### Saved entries
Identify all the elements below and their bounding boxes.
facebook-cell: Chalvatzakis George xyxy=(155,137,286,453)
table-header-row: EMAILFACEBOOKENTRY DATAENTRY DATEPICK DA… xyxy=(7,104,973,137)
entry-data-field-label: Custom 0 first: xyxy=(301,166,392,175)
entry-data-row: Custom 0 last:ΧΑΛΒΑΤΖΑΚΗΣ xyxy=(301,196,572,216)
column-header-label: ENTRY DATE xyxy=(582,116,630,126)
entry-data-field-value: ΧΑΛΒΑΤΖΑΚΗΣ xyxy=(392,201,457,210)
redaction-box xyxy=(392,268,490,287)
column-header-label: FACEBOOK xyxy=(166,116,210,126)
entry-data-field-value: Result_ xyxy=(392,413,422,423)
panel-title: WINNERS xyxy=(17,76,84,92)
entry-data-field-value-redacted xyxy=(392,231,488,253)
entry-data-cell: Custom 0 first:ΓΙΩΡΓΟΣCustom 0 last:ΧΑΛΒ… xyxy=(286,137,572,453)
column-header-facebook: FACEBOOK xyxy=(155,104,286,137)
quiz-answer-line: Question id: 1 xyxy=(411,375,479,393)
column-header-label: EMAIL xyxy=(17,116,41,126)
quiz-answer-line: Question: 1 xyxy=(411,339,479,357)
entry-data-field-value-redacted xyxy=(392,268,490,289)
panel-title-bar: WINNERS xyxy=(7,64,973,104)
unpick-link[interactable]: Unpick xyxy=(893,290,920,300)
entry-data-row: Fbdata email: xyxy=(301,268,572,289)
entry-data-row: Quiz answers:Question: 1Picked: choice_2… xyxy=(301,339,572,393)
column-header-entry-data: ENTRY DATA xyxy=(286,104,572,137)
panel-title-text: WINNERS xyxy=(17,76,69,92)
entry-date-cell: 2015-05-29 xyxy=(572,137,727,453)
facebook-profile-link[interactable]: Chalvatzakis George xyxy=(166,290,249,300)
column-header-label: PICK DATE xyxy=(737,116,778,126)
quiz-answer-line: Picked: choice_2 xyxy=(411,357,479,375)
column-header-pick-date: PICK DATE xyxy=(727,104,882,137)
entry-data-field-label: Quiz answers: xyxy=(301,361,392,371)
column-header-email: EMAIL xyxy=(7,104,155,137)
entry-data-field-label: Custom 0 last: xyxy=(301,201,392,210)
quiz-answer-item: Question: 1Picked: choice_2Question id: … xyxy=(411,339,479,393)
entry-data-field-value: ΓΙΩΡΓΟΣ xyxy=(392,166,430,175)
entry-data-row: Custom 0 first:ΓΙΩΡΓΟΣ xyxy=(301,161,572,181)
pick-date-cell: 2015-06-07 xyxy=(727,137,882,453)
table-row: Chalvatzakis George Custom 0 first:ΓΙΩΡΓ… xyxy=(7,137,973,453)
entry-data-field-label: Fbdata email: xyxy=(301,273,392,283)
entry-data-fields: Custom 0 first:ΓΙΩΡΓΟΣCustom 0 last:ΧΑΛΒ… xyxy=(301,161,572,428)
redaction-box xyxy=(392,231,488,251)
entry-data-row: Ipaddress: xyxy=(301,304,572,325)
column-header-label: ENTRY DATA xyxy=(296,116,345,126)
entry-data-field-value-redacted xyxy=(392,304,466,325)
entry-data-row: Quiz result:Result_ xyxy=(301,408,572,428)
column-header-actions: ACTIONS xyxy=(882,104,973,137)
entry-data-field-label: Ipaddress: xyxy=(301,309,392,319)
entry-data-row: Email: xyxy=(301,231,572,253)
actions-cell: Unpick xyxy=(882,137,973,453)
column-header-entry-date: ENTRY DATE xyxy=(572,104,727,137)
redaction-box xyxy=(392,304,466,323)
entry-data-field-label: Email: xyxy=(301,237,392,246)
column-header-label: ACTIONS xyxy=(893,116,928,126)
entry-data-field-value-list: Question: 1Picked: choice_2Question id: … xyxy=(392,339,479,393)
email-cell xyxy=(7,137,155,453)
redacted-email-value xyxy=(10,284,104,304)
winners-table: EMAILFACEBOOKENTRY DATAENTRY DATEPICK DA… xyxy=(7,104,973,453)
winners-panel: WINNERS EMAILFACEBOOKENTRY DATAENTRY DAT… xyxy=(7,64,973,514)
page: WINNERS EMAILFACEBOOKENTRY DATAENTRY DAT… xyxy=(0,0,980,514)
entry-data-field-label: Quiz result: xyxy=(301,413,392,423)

### What the exercise asks
A word-for-word transcription of all the data is needed.

### Task response
Identify all the elements below and their bounding boxes.
facebook-cell: Chalvatzakis George xyxy=(155,137,286,453)
table-header-row: EMAILFACEBOOKENTRY DATAENTRY DATEPICK DA… xyxy=(7,104,973,137)
entry-data-field-label: Custom 0 first: xyxy=(301,166,392,175)
entry-data-row: Custom 0 last:ΧΑΛΒΑΤΖΑΚΗΣ xyxy=(301,196,572,216)
column-header-label: ENTRY DATE xyxy=(582,116,630,126)
entry-data-field-value: ΧΑΛΒΑΤΖΑΚΗΣ xyxy=(392,201,457,210)
redaction-box xyxy=(392,268,490,287)
column-header-label: FACEBOOK xyxy=(166,116,210,126)
entry-data-field-value: Result_ xyxy=(392,413,422,423)
panel-title: WINNERS xyxy=(17,76,84,92)
entry-data-field-value-redacted xyxy=(392,231,488,253)
entry-data-cell: Custom 0 first:ΓΙΩΡΓΟΣCustom 0 last:ΧΑΛΒ… xyxy=(286,137,572,453)
column-header-facebook: FACEBOOK xyxy=(155,104,286,137)
quiz-answer-line: Question id: 1 xyxy=(411,375,479,393)
column-header-label: EMAIL xyxy=(17,116,41,126)
quiz-answer-line: Question: 1 xyxy=(411,339,479,357)
entry-data-field-value-redacted xyxy=(392,268,490,289)
panel-title-bar: WINNERS xyxy=(7,64,973,104)
unpick-link[interactable]: Unpick xyxy=(893,290,920,300)
entry-data-row: Fbdata email: xyxy=(301,268,572,289)
entry-data-row: Quiz answers:Question: 1Picked: choice_2… xyxy=(301,339,572,393)
column-header-entry-data: ENTRY DATA xyxy=(286,104,572,137)
panel-title-text: WINNERS xyxy=(17,76,69,92)
entry-date-cell: 2015-05-29 xyxy=(572,137,727,453)
facebook-profile-link[interactable]: Chalvatzakis George xyxy=(166,290,249,300)
column-header-label: PICK DATE xyxy=(737,116,778,126)
quiz-answer-line: Picked: choice_2 xyxy=(411,357,479,375)
column-header-pick-date: PICK DATE xyxy=(727,104,882,137)
entry-data-field-label: Quiz answers: xyxy=(301,361,392,371)
column-header-email: EMAIL xyxy=(7,104,155,137)
entry-data-field-label: Custom 0 last: xyxy=(301,201,392,210)
quiz-answer-item: Question: 1Picked: choice_2Question id: … xyxy=(411,339,479,393)
entry-data-field-value: ΓΙΩΡΓΟΣ xyxy=(392,166,430,175)
entry-data-row: Custom 0 first:ΓΙΩΡΓΟΣ xyxy=(301,161,572,181)
pick-date-cell: 2015-06-07 xyxy=(727,137,882,453)
table-row: Chalvatzakis George Custom 0 first:ΓΙΩΡΓ… xyxy=(7,137,973,453)
entry-data-field-label: Fbdata email: xyxy=(301,273,392,283)
entry-data-fields: Custom 0 first:ΓΙΩΡΓΟΣCustom 0 last:ΧΑΛΒ… xyxy=(301,161,572,428)
redaction-box xyxy=(392,231,488,251)
entry-data-row: Ipaddress: xyxy=(301,304,572,325)
column-header-label: ENTRY DATA xyxy=(296,116,345,126)
entry-data-field-value-redacted xyxy=(392,304,466,325)
entry-data-row: Quiz result:Result_ xyxy=(301,408,572,428)
column-header-actions: ACTIONS xyxy=(882,104,973,137)
entry-data-field-label: Ipaddress: xyxy=(301,309,392,319)
entry-data-row: Email: xyxy=(301,231,572,253)
actions-cell: Unpick xyxy=(882,137,973,453)
column-header-entry-date: ENTRY DATE xyxy=(572,104,727,137)
redaction-box xyxy=(392,304,466,323)
entry-data-field-label: Email: xyxy=(301,237,392,246)
column-header-label: ACTIONS xyxy=(893,116,928,126)
entry-data-field-value-list: Question: 1Picked: choice_2Question id: … xyxy=(392,339,479,393)
email-cell xyxy=(7,137,155,453)
redacted-email-value xyxy=(10,284,104,304)
winners-table: EMAILFACEBOOKENTRY DATAENTRY DATEPICK DA… xyxy=(7,104,973,453)
winners-panel: WINNERS EMAILFACEBOOKENTRY DATAENTRY DAT… xyxy=(7,64,973,514)
page: WINNERS EMAILFACEBOOKENTRY DATAENTRY DAT… xyxy=(0,0,980,514)
entry-data-field-label: Quiz result: xyxy=(301,413,392,423)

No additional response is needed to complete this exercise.